Die zunehmende Komplexität der Produkte und Fertigungsverfahren liefert sicherlich einen signifikanten Beitrag dazu. Einen wesentlichen Beitrag zur Zunahme der Komplexität sind sicherlich die zusätzlichen Sicherheits- und Komfortfunktionen, die in unsere Fahrzeuge vorgedrungen sind und die wir als Nutzer nicht mehr missen wollen. Auch Systeme zur Steigerung von Effizienz und Reduktion von Emissionen mehren die Komplexität in unseren Fahrzeugen. Wie lautet doch der alte Spruch: „Was nicht verbaut ist, kann auch nicht kaputt gehen.“ Am Bespiel der Sonderausstattung elektrischer Fensterheber gab es schon vor etlichen Jahren eine Diskussion. Aber sind diese elektrischen Fensterheber inzwischen nicht Standard? Einfache Systeme wie zum Beispiel Handschaltgetriebe verlieren stetig Marktanteile.

Elektronische Steuerungen und Steuergeräte führten zur Verdrängung von rein mechanischen, pneumatischen oder hydraulischen Steuerungssystemen. Sie ermöglichen unter anderem zusätzliche Funktionen, höheren Komfort, bessere Kosten-Nutzen-Relation usw. Auch der große Aufwand in der Entwicklung pneumatischer und hydraulischer Komponenten konnte reduziert werden. Allerdings sind mit Mechatronik, Elektronik, Software und Kalibration neue Disziplinen in der Entwicklung hinzugekommen, die die Komplexität signifikant erhöht haben, eine wohl eher exponentielle Zunahme der Aufgaben in Summe.
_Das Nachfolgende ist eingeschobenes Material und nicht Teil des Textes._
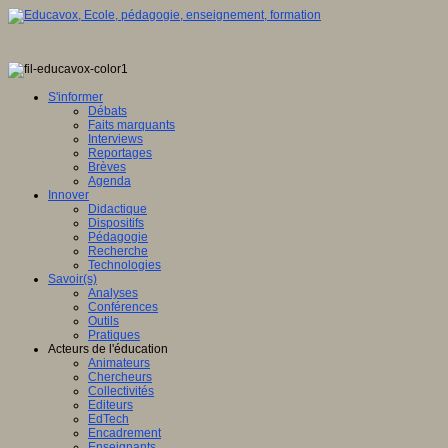
S'informer
Débats
Faits marquants
Interviews
Reportages
Brèves
Agenda
Innover
Didactique
Dispositifs
Pédagogie
Recherche
Technologies
Savoir(s)
Analyses
Conférences
Outils
Pratiques
Acteurs de l'éducation
Animateurs
Chercheurs
Collectivités
Editeurs
EdTech
Encadrement
Enseignants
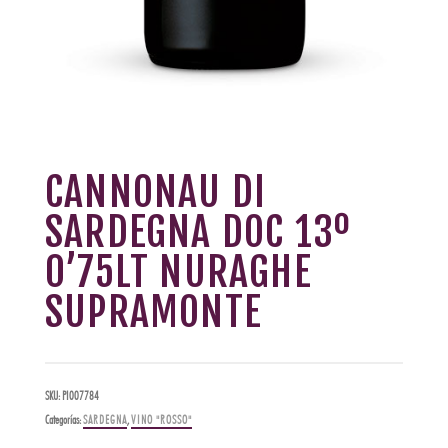
CANNONAU DI
SARDEGNA DOC 13º
0’75LT NURAGHE
SUPRAMONTE
SKU:
PI007784
Categorías:
SARDEGNA
,
VINO "ROSSO"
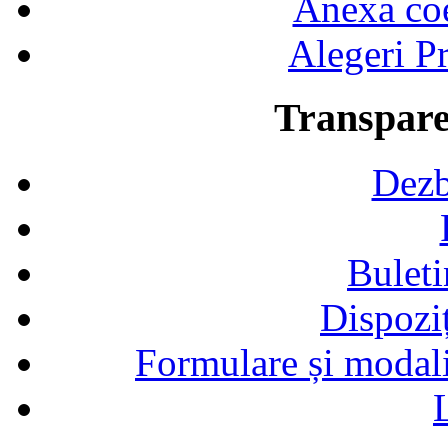
Anexa coef
Alegeri Pr
Transpare
Dezb
Buleti
Dispozi
Formulare și modalit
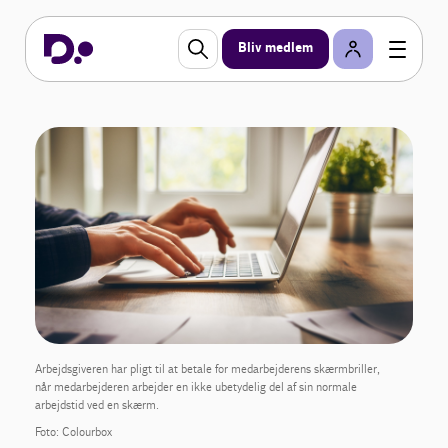
Bliv medlem
Arbejdsgiveren har pligt til at betale for medarbejderens skærmbriller,
når medarbejderen arbejder en ikke ubetydelig del af sin normale
arbejdstid ved en skærm.
Foto: Colourbox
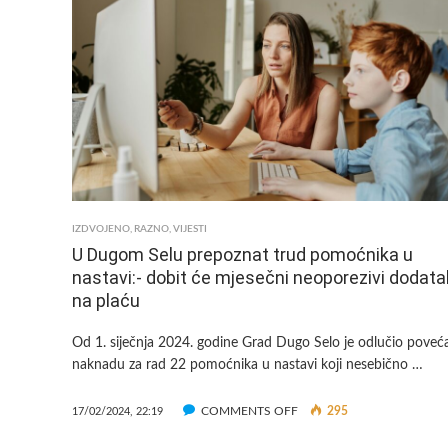
FRIZERA
I
KOZMETIČARA
IZDVOJENO
,
RAZNO
,
VIJESTI
U Dugom Selu prepoznat trud pomoćnika u
nastavi:- dobit će mjesečni neoporezivi dodata
na plaću
Od 1. siječnja 2024. godine Grad Dugo Selo je odlučio poveća
naknadu za rad 22 pomoćnika u nastavi koji nesebično …
ON
COMMENTS OFF
295
17/02/2024, 22:19
U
Und der zunehmenden Komplexität nun Herr zu werden, wurden neue Funktionen, Methoden und Disziplinen (Projektmanagement, System Engineering, etc.) eingeführt und die Schnittstellen zwischen diesen mussten definiert und dokumentiert werden. Nun ist die Abgrenzung und Zuordnung zu den einzelnen Fachbereichen und Expertisen ein weiterer Aufgabenbereich und Beitrag zur Komplexität, die zu komplexeren Prozessen, insbesondere Produktentstehungsprozessen führt. Also darf sehr wohl von einer Komplexitätsspirale gesprochen werden.

Überlagert man nun diese Komplexitätsspirale mit der Verbreiterung der Produktportfolien der Hersteller und der Diversifikation in den Antriebsarten, so kann man schon von einer Komplexitätsfalle sprechen. Die Konsolidierung hin zu größeren Konzernen durch Fusionen und der Einsatz von intelligenten Plattformen ist sicherlich eine sinnvolle Konsequenz dieser Komplexitätsspirale, die Einmalkosten werden auch möglichst viele Marken und Fahrzeugarten verteilt. Mit der zunehmenden Komplexität in den entstandenen, großen Unternehmen ist die Komplexitätsfalle letztlich am Zuschnappen.